# Errata

Please email us if you find any errors in the book. We will list known errata on this page.

### Chapter 1: Data Mining and Analysis

- p4, Section 1.3, line 13: "as
*linear combination*"should be "as a*linear combination*" - p9, Example 1.3, 3rd line from end: "\((153)^{1/3}\)" should be "\((152)^{1/3}\)"
- p9, Example 1.3, last line: "\( (4^3 + (-1)^3)^{1/3} = (63)^{1/3} = 3.98\)" should be "\( (4^3 + |-1|^3)^{1/3} = (65)^{1/3} = 4.02\)"
- p24, Section 1.4.3, last line of subsection
**Univariate Sample**: "where \(f_\mathbf{X}\) is the probability mass or density function for \(\mathbf{X}\)" should be "where \(f_X\) is the probability mass or density function for \(X\)" - p30, Section 1.7, Q1: "in (1.5)" should be "in Eq. (1.5)"
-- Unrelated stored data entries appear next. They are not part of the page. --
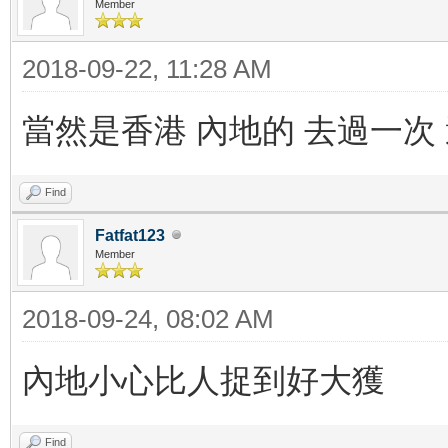
Member
2018-09-22, 11:28 AM
當然是香港 內地的 去過一次
Find
Fatfat123
Member
2018-09-24, 08:02 AM
內地小心比人捉到好大獲
Find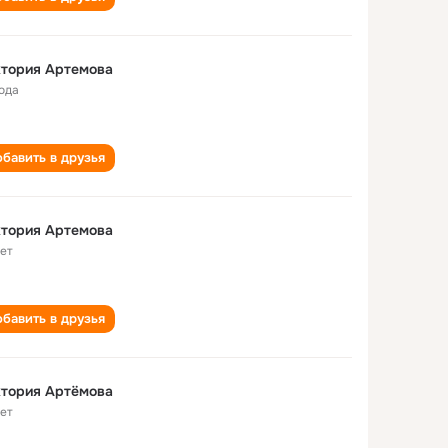
ктория Артемова
года
бавить в друзья
ктория Артемова
лет
бавить в друзья
ктория Артёмова
лет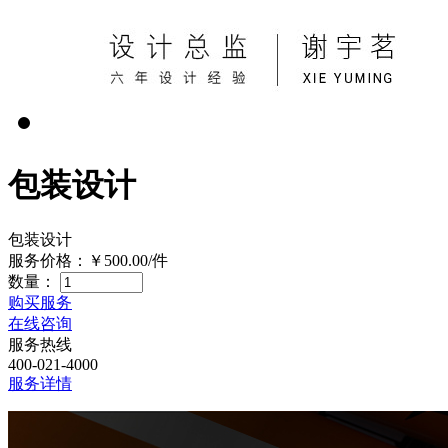
包装设计
包装设计
服务价格：
￥500.00
/件
数量：
购买服务
在线咨询
服务热线
400-021-4000
服务详情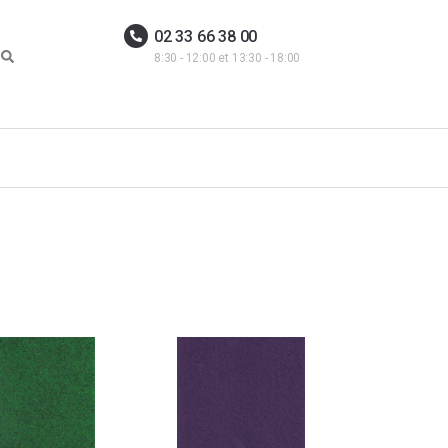
02 33 66 38 00
8:30 - 12:00 et 13:30 - 18:00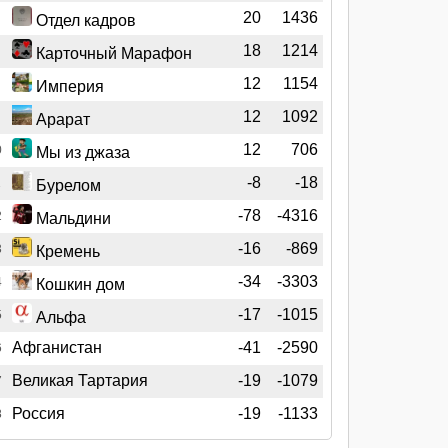
20
1436
Отдел кадров
18
1214
Карточный Марафон
12
1154
Империя
12
1092
Арарат
12
706
0
Мы из джаза
-8
-18
1
Бурелом
-78
-4316
2
Мальдини
-16
-869
3
Кремень
-34
-3303
4
Кошкин дом
-17
-1015
5
Альфа
Афганистан
-41
-2590
6
Великая Тартария
-19
-1079
7
Россия
-19
-1133
8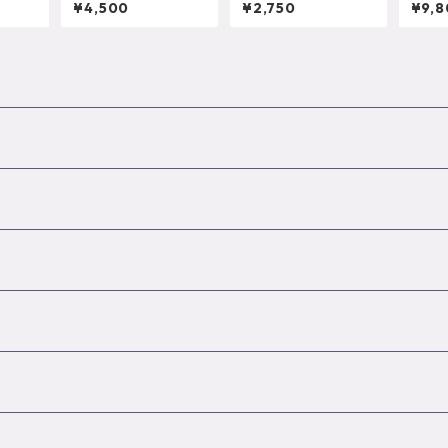
ューザ
銀杏のディフューザー
朝顔のディフューザー
盆栽
¥4,500
¥2,750
¥9,8
栽 大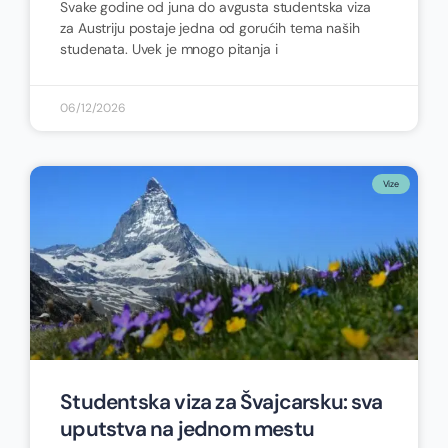
Svake godine od juna do avgusta studentska viza
za Austriju postaje jedna od gorućih tema naših
studenata. Uvek je mnogo pitanja i
06/12/2026
Vize
Studentska viza za Švajcarsku: sva
uputstva na jednom mestu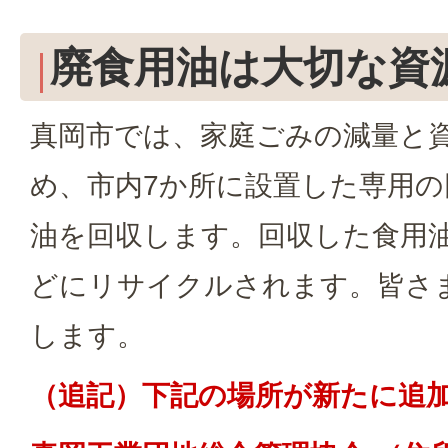
廃食用油は大切な資
真岡市では、家庭ごみの減量と
め、市内7か所に設置した専用
油を回収します。回収した食用
どにリサイクルされます。皆さ
します。
（追記）下記の場所が新たに追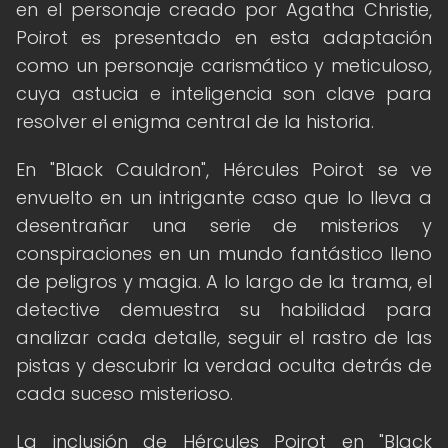
en el personaje creado por Agatha Christie,
Poirot es presentado en esta adaptación
como un personaje carismático y meticuloso,
cuya astucia e inteligencia son clave para
resolver el enigma central de la historia.
En "Black Cauldron", Hércules Poirot se ve
envuelto en un intrigante caso que lo lleva a
desentrañar una serie de misterios y
conspiraciones en un mundo fantástico lleno
de peligros y magia. A lo largo de la trama, el
detective demuestra su habilidad para
analizar cada detalle, seguir el rastro de las
pistas y descubrir la verdad oculta detrás de
cada suceso misterioso.
La inclusión de Hércules Poirot en "Black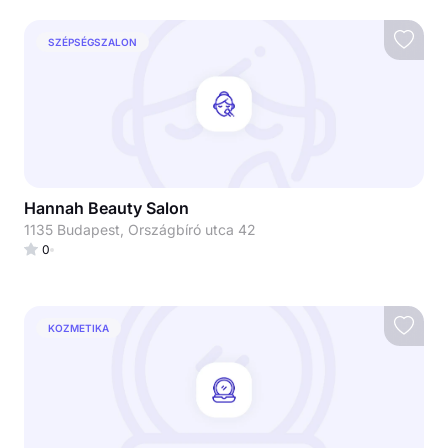
SZÉPSÉGSZALON
Hannah Beauty Salon
1135 Budapest, Országbíró utca 42
0
KOZMETIKA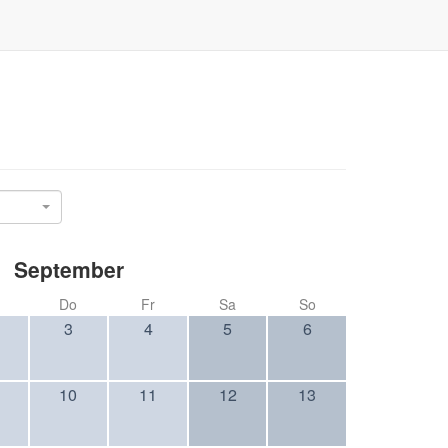
September
Do
Fr
Sa
So
3
4
5
6
10
11
12
13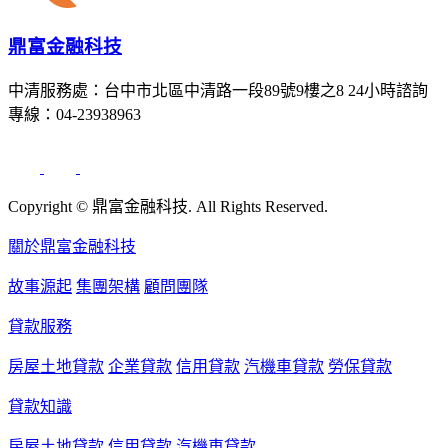
鼎富金融科技
中清服務處：台中市北區中清路一段89號9樓之8 24小時諮詢
專線：04-23938963
Copyright © 鼎富金融科技. All Rights Reserved.
關於鼎富金融科技
故事源起
集團架構
顧問團隊
貸款服務
房屋土地貸款
企業貸款
信用貸款
汽機車貸款
勞保貸款
貸款知識
房屋土地貸款
信用貸款
汽機車貸款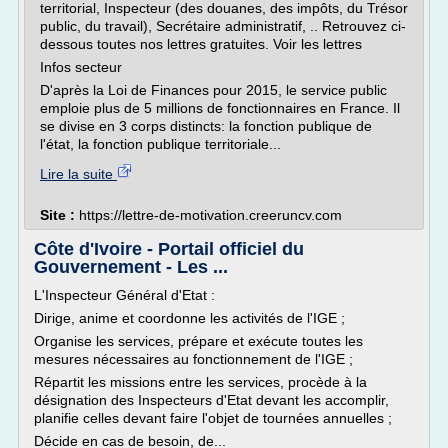
territorial, Inspecteur (des douanes, des impôts, du Trésor
public, du travail), Secrétaire administratif, .. Retrouvez ci-
dessous toutes nos lettres gratuites. Voir les lettres
Infos secteur
D'après la Loi de Finances pour 2015, le service public
emploie plus de 5 millions de fonctionnaires en France. Il
se divise en 3 corps distincts: la fonction publique de
l'état, la fonction publique territoriale...
Lire la suite
Site :
https://lettre-de-motivation.creeruncv.com
Côte d'Ivoire - Portail officiel du
Gouvernement - Les ...
L'Inspecteur Général d'Etat :
Dirige, anime et coordonne les activités de l'IGE ;
Organise les services, prépare et exécute toutes les
mesures nécessaires au fonctionnement de l'IGE ;
Répartit les missions entre les services, procède à la
désignation des Inspecteurs d'Etat devant les accomplir,
planifie celles devant faire l'objet de tournées annuelles ;
Décide en cas de besoin, de...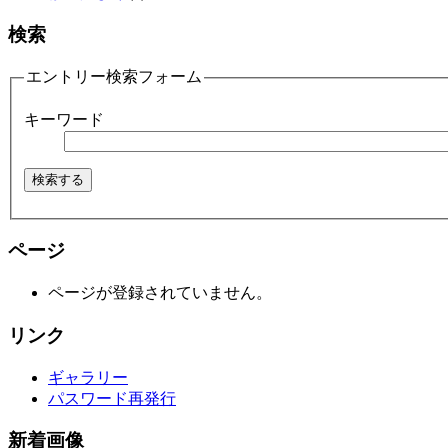
検索
エントリー検索フォーム
キーワード
ページ
ページが登録されていません。
リンク
ギャラリー
パスワード再発行
新着画像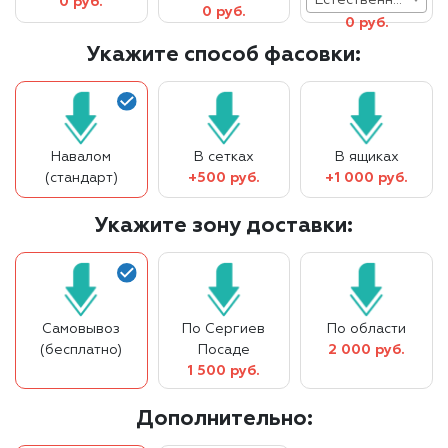
0 руб.
0 руб.
0 руб.
Укажите способ фасовки:
Навалом
В сетках
В ящиках
(стандарт)
+500 руб.
+1 000 руб.
Укажите зону доставки:
Самовывоз
По Сергиев
По области
(бесплатно)
Посаде
2 000 руб.
1 500 руб.
Дополнительно: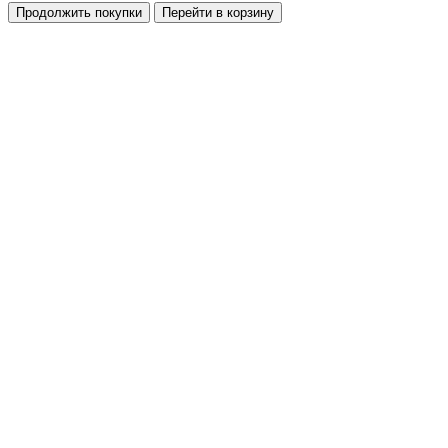
Продолжить покупки
Перейти в корзину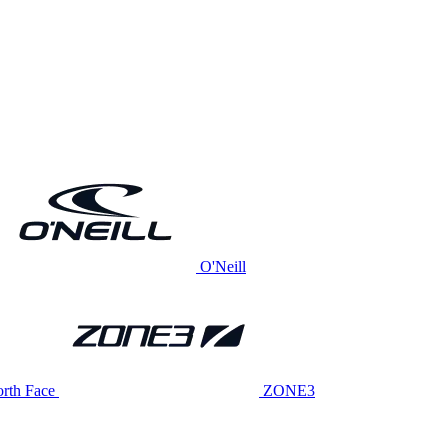
O'Neill
rth Face
ZONE3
### Chapter 2: Numeric Attributes

- p34, Equation (2.2): "\( \hat{F}(x) \ge q \)" should be "\( F(x) \ge q \)"
- p34, Line after Equation (2.2):
"That is, the inverse CDF gives the least value of \( X\), for which \(q\) fraction of the values are higher, and \(1 − q\) fraction of the values are lower."should be"That is, the inverse CDF gives the least value of \( X\), for which \(q\) fraction of the values are
**lower**, and \(1 − q\) fraction of the values are**higher**." - p53, Example 2.6, line 1: "... range for \({\tt Income}\) is \(2700-300=2400\)" should be "... range for \({\tt Income}\) is \(6000-300=5700\)"
- p55, In Eq (2.32): "\(P(-k \le z \le k) = P\bigl(0 \le t \le k/\sqrt{2}\bigr) \)" should be "\(P(-k \le z \le k) = 2 \cdot P\bigl(0 \le t \le k/\sqrt{2}\bigr) \)"
- p58, Total and Generalized Variance, Line 2: "...product of its eigenvectors" should be "...product of its eigenvalues"
- p58, two lines above Example 2.8: "\(tr(\Lambda)\)" should be "\( tr(\mathbf{\Lambda}) \)"
- p61, Q3: "\(mu\)" should be "\(\mu\)" so that it reads

$$\sum_{i=1}^n (x_i - \mu)^2 = n(\hat{\mu} - \mu)^2 + \sum_{i=1}^n (x_i - \hat{\mu})^2$$

### Chapter 3: Categorical Attributes

- p81, Table 3.6, Attribute value for \(X_2\): "\( {\tt Short} ( a_{23}) \)" should be "\( {\tt Long} ( a_{23}) \)"

### Chapter 4: Graph Data

- p103, 2 lines above Eq (4.3): "\(\gamma_{jk} = 0 \)" should be "\(\gamma_{jk}(v_i) = 0 \)"
- p103, Eq (4.3): "\(\gamma_{jk} \)" should be "\(\gamma_{jk}(v_i) \)"
- p103, Example 4.5, last line: "\(\gamma_{jk} > 0 \)" should be "\(\gamma_{jk}(v_5) > 0 \)"
- p104, Example 4.5:
\(c(v_5) = \gamma_{18} + \gamma_{24} + \gamma_{27} + \gamma_{28} + \gamma_{38} + \gamma_{46} + \gamma_{48} + \gamma_{67} + \gamma_{68}\)should be\(c(v_5) = \gamma_{18}(v_5) + \gamma_{24}(v_5) + \gamma_{27}(v_5) + \gamma_{28}(v_5) + \gamma_{38}(v_5) + \gamma_{46}(v_5) + \gamma_{48}(v_5) + \gamma_{67}(v_5) + \gamma_{68}(v_5)\)
- p107: \(\mathbf{p}_1 = \frac{1}{2} \pmatrix{1\\ 1\\ 2\\ 1\\ 2}\) should be \(\mathbf{p}_1 = \frac{1}{2} \pmatrix{1\\ 2\\ 2\\ 1\\ 2}\)
- p127, 4th Line after Eq (4.22): "initial \(n_0\) edges" should be "initial \(n_0\) nodes"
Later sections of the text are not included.